Father Danilo Gomez, 35, from the Diocese of Sonsón-Rionegro in Colombia would shortly leave for Bangladesh with Father Belisario, another of his confreres at the Pontifical Institute for Foreign Missions.
It is rare for a Latin American priest to leave his continent. Father Gomez said "that the Lord will show me the way. I am in his hands." The two priests are now perfecting their English and are set to study Bengali over the next two years.
"I know that their culture is very different from ours. They tend to think about facts, about concrete things. For my part, I want to learn to read their hearts and bring them everything I have, i.e. Jesus. This is the greatest treasure," Father Gomez said.
After he was ordained in 2009, Father Gomez was initially sent to two separate villages in his diocese to serve as the local parish priest. Later, he was sent to a seminary to teach.
"When I started as an educator I thought I would do it for five years, and then be finally ready to go on mission." He was guided by what Bishop Tobón Ricardo Restrepo had told him when he was a student: "In his heart, every seminarian must have a mission, [a desire] to be a missionary, anywhere, even if this might mean elsewhere."
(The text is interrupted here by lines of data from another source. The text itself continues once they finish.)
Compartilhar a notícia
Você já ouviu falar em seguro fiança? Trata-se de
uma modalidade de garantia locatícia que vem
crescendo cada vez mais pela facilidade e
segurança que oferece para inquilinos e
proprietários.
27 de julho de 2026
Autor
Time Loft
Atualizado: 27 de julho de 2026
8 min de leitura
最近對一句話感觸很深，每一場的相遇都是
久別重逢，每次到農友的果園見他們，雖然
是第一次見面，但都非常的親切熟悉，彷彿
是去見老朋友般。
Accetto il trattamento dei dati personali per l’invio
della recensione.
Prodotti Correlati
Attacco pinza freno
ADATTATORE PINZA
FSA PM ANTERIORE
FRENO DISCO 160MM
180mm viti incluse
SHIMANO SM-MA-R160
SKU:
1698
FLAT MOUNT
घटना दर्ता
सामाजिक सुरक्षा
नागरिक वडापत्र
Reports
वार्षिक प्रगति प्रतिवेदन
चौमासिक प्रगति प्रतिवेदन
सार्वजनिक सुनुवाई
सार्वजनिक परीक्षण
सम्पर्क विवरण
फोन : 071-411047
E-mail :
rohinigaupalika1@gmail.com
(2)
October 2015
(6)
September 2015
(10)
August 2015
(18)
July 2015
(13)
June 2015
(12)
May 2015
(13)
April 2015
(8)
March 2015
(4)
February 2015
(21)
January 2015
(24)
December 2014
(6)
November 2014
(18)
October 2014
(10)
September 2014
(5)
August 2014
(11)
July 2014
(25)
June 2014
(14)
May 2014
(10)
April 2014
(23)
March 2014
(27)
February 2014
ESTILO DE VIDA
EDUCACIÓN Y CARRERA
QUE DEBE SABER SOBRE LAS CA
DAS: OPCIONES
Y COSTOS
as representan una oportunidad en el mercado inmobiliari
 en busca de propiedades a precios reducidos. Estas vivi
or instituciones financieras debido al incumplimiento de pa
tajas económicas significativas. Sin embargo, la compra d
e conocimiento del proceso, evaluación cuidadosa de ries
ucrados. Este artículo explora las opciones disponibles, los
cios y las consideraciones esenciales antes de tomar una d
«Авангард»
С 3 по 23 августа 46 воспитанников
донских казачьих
Bishop Ricardo's advice had an impact on him because of a new experience undertaken by his diocese and the Church in Colombia. Between 2000 and 2007, a small group of priests associated with PIME, had gone to Bangladesh for the first time. A meeting with one of these priests, years later, pushed Father Gomez to make the final choice of going to Bangladesh.
Reflecting on his future life as a missionary, he said that he found great comfort in Pope Francis who like him comes from "the end of the world. The Pope has an exceptional ability to communicate because his words are always very practical."
“The Pope's constant call to go out to the fringes of society is fundamental, because too often we are 'just' happy to be priests, to stay in this or that parish, or do this or that pastoral work. Instead, it is our duty to go out because there are so many people who need Jesus."